Tuco is getting worried and suggests that they all move to Mexico so that the government will stop tracking them. Walter and Jesse aren’t keen on this idea because it means they’d have to give up their family, and that’s a cost Walter isn’t willing to make, even for lots of money. The whole reason he started making meth was to support his family, but Tuco doesn’t seem to understand the issue. He suggests that he can just get another family, implying they are substitutable.
After watching a gruesome beating, Jesse and Walter are officially scared of their new distributor, Tuco. Walter starts to calculate just how much money he needs to earn selling meth in order to take care of his family. Becker’s theory on the rational criminal suggests that criminals take the time to calculate the costs and benefits before committing their crimes. Walter is even careful to consider future inflation changes as he determines the appropriate amount to “invest.”

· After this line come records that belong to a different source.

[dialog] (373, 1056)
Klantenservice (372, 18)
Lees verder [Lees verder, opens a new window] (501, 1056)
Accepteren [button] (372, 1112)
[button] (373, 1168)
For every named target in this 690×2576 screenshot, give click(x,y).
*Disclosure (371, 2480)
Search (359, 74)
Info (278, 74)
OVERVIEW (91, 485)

Tuco shows up in a junkyard expecting to purchase 2 pounds of meth from Walter and Jesse, but the two of them only brought about half a pound. Tuco isn’t happy because he’s wasted his time coming out for such a small quantity and isn’t too keen on their excuses. He docks part of their pay for “wasting his time.” All of our actions, including taking time to do something, has costs even if the price is zero. People often forget the value of their time, but not Tuco.

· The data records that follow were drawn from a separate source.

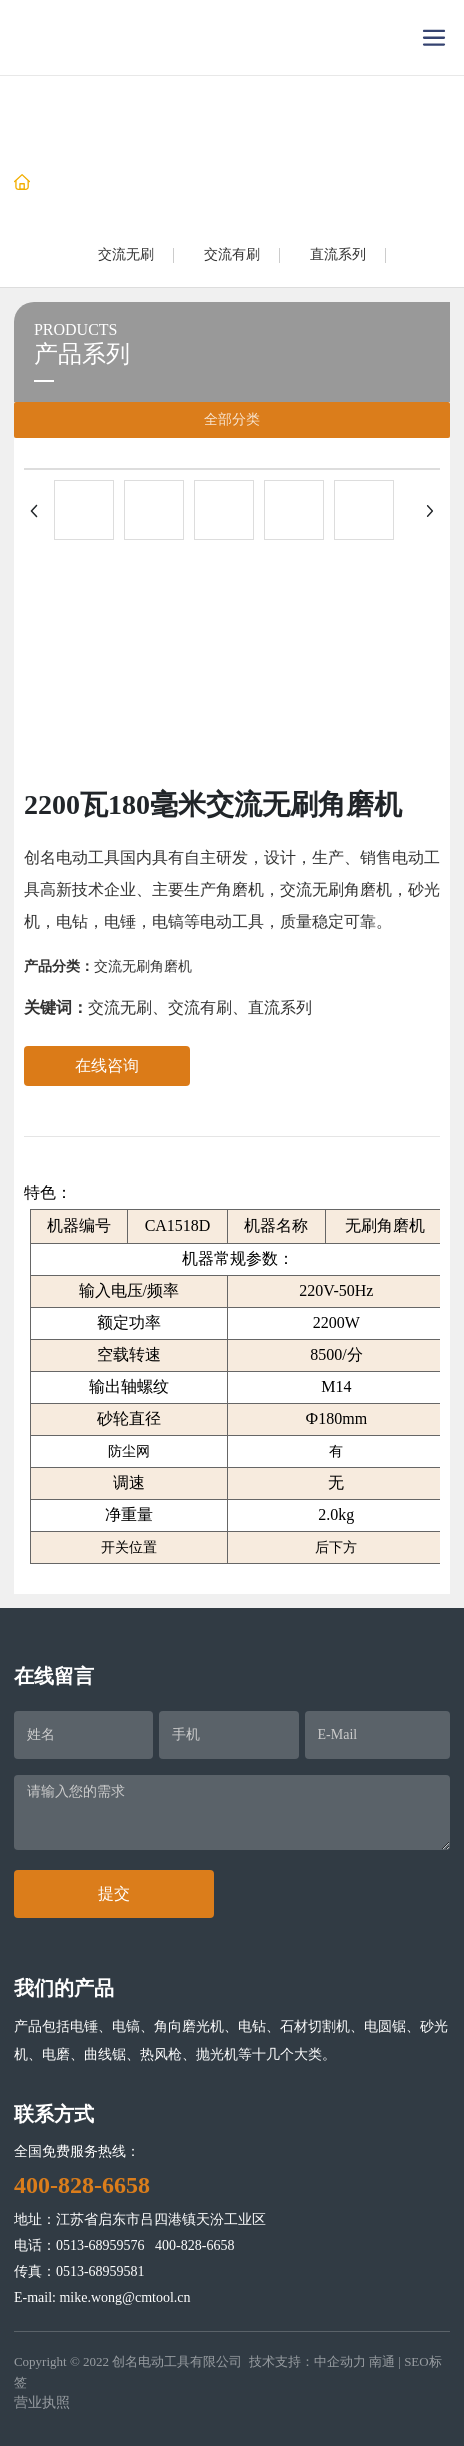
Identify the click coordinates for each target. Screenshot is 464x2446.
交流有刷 (232, 254)
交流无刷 (126, 254)
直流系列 (338, 254)
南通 (382, 2361)
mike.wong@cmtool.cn (124, 2297)
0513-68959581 (100, 2271)
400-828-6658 (194, 2245)
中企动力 (340, 2361)
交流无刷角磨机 (143, 966)
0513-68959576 (100, 2245)
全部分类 (232, 419)
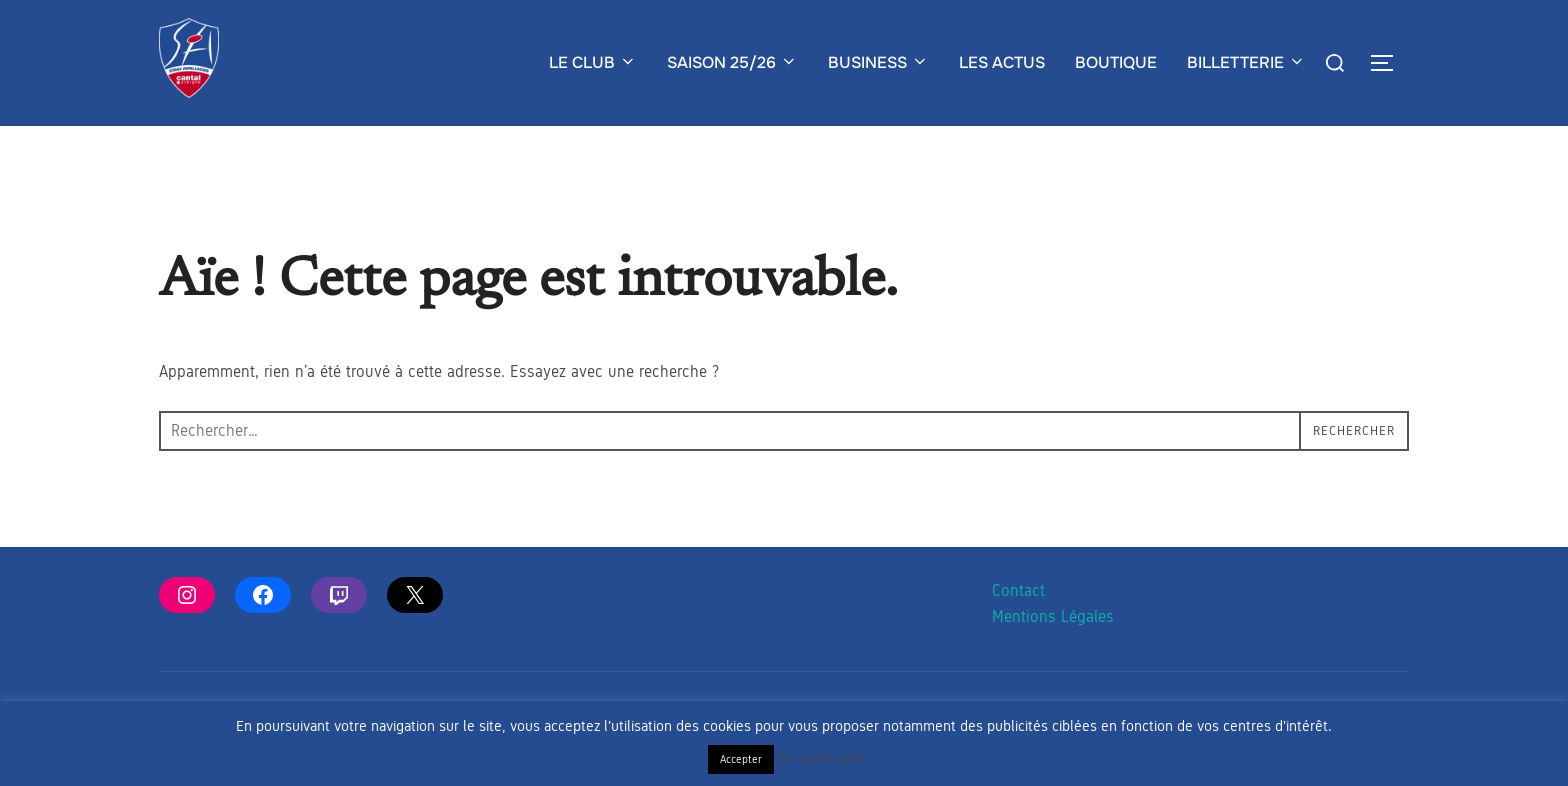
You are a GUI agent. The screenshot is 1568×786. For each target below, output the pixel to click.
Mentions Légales (1053, 656)
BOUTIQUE (1116, 62)
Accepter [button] (741, 759)
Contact (1018, 629)
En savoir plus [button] (822, 758)
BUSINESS (878, 62)
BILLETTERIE (1246, 62)
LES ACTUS (1002, 62)
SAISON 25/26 (732, 62)
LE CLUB (593, 62)
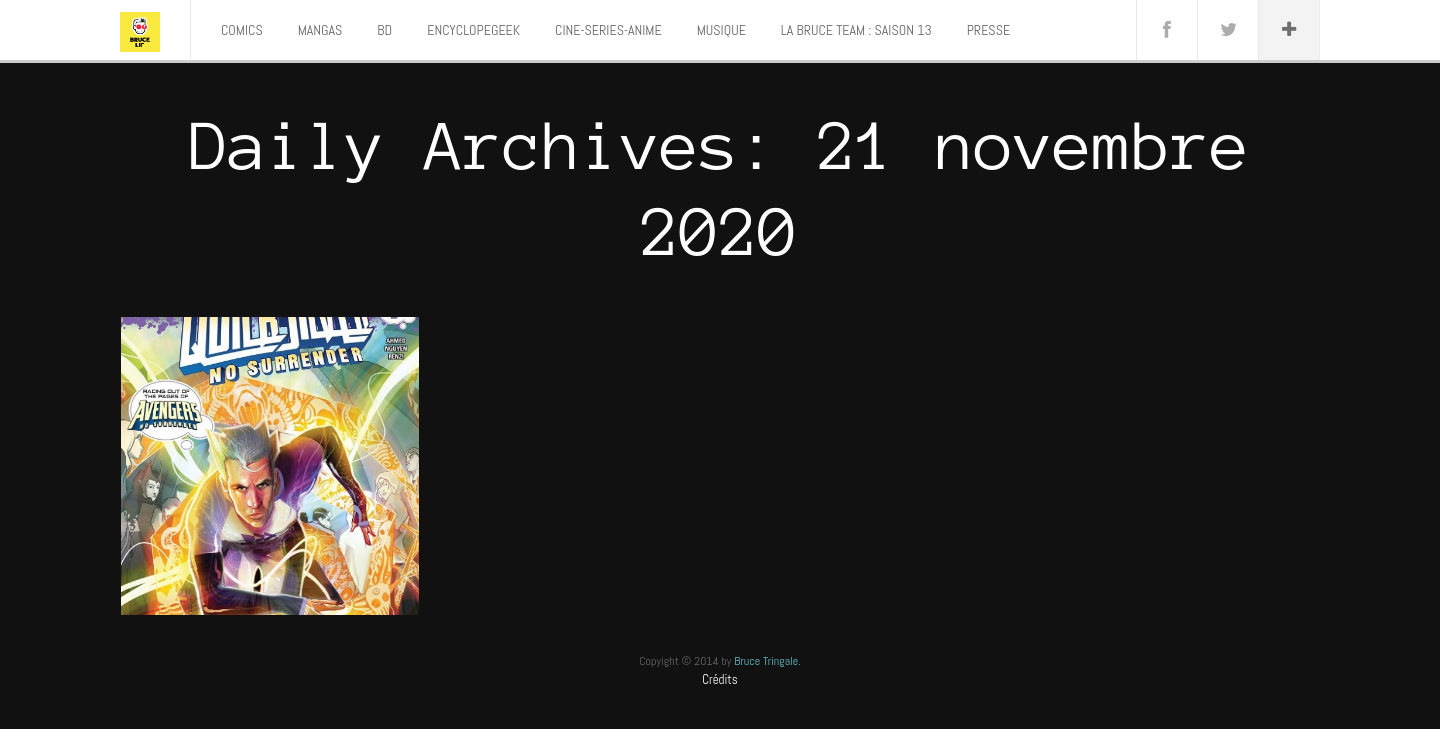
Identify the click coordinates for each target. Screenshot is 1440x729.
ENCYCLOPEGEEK (473, 30)
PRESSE (988, 30)
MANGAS (320, 30)
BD (384, 30)
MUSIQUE (721, 30)
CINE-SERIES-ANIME (608, 30)
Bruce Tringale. (767, 661)
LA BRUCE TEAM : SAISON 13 (856, 30)
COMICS (242, 30)
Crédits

There’s an arrest on school property, and Hank shares why he believes the janitor was responsible for the recent thefts at the school. The theft corresponds to popular equipment used to make meth, and the janitor (Mr. Archilleya) had a past record for possession of marijuana, had access to the school, and during a search of his vehicle, had possession of marijuana. Skyler is confused how Hugo could even get a job at a school with his record, but Walt notes Hugo doesn’t seem like a drug dealer. This is a classic example of mixing correlation with causation. Just because Hugo has markers that could potentially make him a criminal, it doesn’t mean that it would cause him to be willing to steal from his employer. Society often mixes correlation with causation, which results in some unfortunate outcomes.

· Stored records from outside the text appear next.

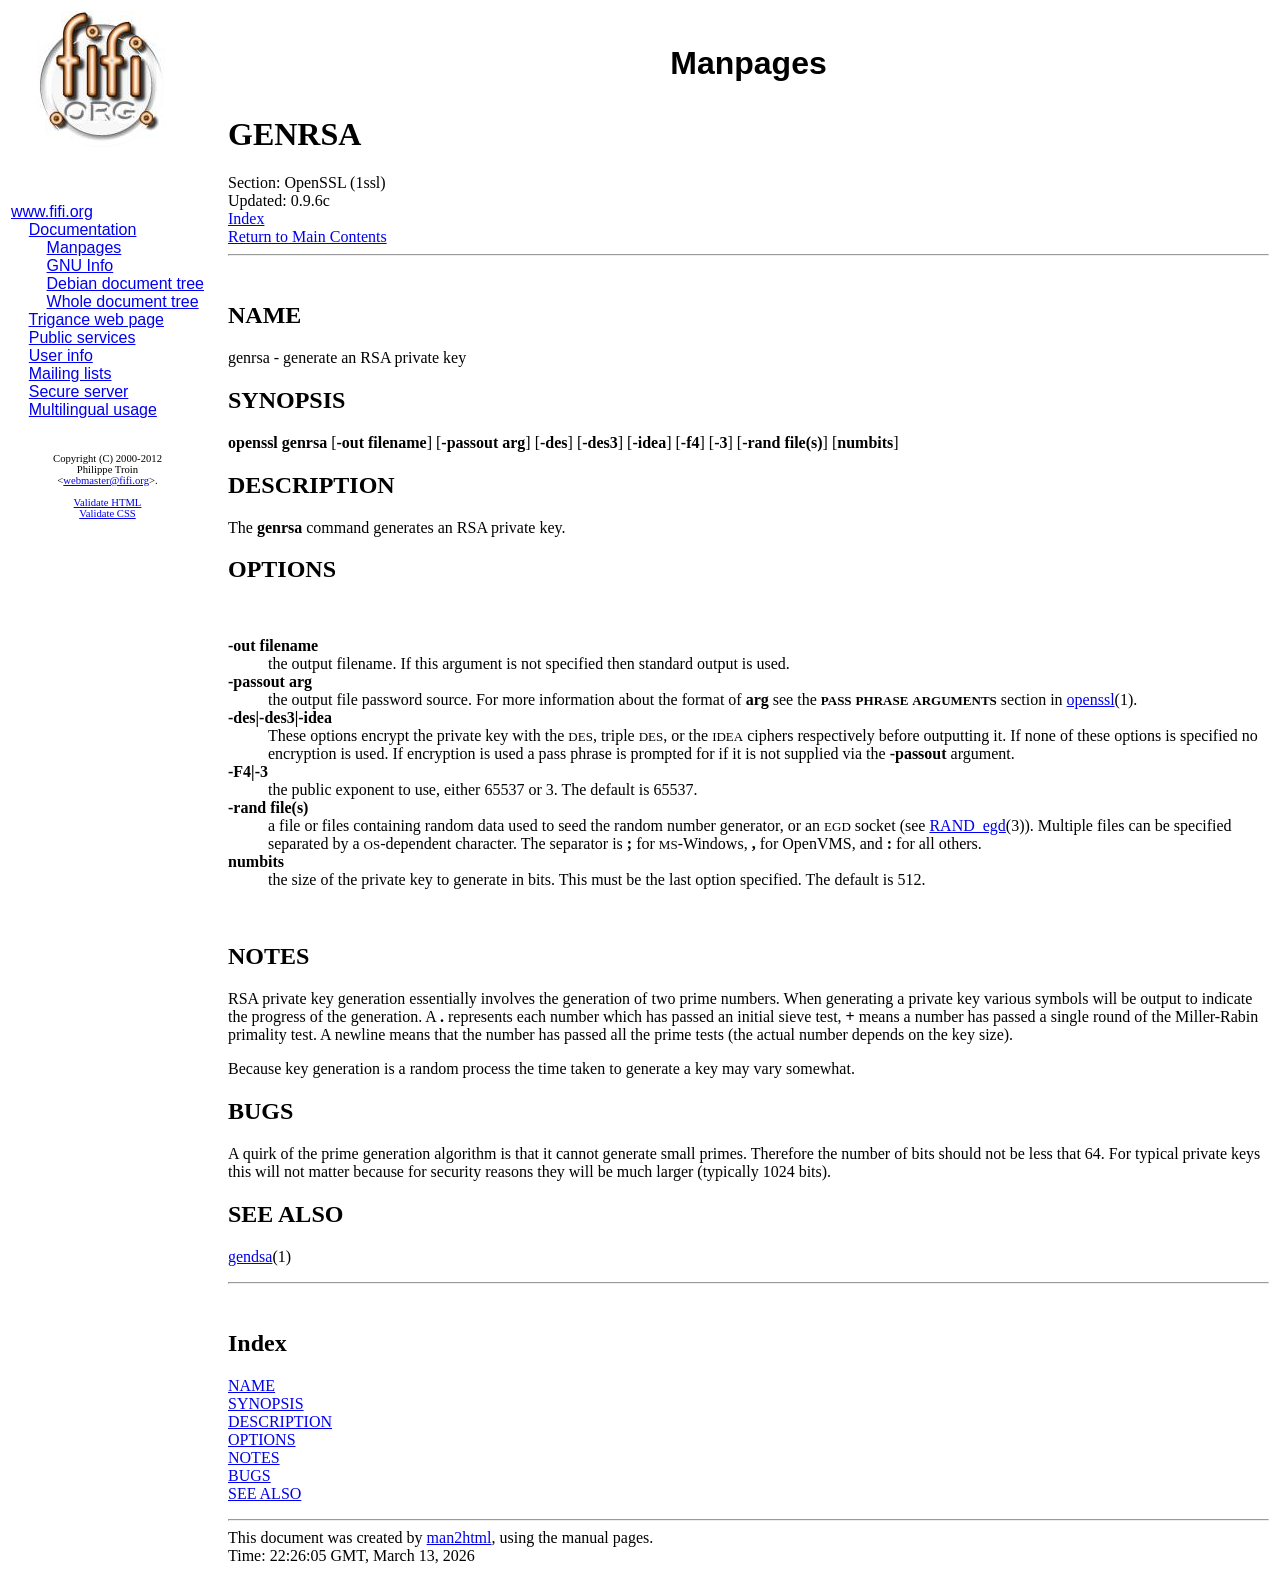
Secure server (79, 391)
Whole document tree (123, 301)
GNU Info (80, 265)
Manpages (84, 247)
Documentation (83, 229)
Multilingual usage (93, 409)
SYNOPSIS (266, 1403)
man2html (459, 1537)
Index (246, 218)
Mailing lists (70, 373)
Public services (82, 337)
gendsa (250, 1256)
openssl (1091, 699)
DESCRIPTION (280, 1421)
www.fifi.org (52, 211)
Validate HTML (108, 502)
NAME (251, 1385)
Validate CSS (107, 513)
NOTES (254, 1457)
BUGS (249, 1475)
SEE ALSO (264, 1493)
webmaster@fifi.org (106, 480)
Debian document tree (125, 283)
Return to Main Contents (307, 236)
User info (61, 355)
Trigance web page (97, 319)
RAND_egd (967, 825)
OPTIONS (262, 1439)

Walter tracks down his former student, Jesse, with the intention of collaborating with him in the production of methamphetamine. Walter’s intentions become obvious once he starts revealing that the Drug Enforcement Agency (DEA) has apprehended Jesse’s former business partner. Walter goes further and adds, “But you know the business and I know the chemistry. I’m thinking … maybe you and I could partner up.”
While Jesse has performed both tasks in the past, there is little doubt that Walter, because of his chemistry knowledge and perhaps better task-management skills, is more productive at making methamphetamine as well as distributing it. Even though Walter has absolute advantage in cooking and distributing methamphetamine, the logic of comparative advantage tells us that Walter and Jesse should collaborate. More specifically, Walter should cook while Jesse should distribute/sell the methamphetamine.
Incentives, and how individuals respond to incentives, represent another key economics concept. In this clip, Walter’s offer for a partnership deal comes with a catch:
Jesse: “You wanna cook crystal meth? You. You and me.” Walter: “That’s right. Either that, or I turn you in.”
Walter threatens to inform the DEA about the methamphetamine business if Jesse chooses not to join the partnership. Here, Walter is encouraging some action (joining him) by issuing a threat (turning Jesse in). Their interaction represents an ultimatum game, in which Walter’s threat is an example of a negative incentive.
This description comes from Duncan, Muchiri, and Paraschiv (Forthcoming).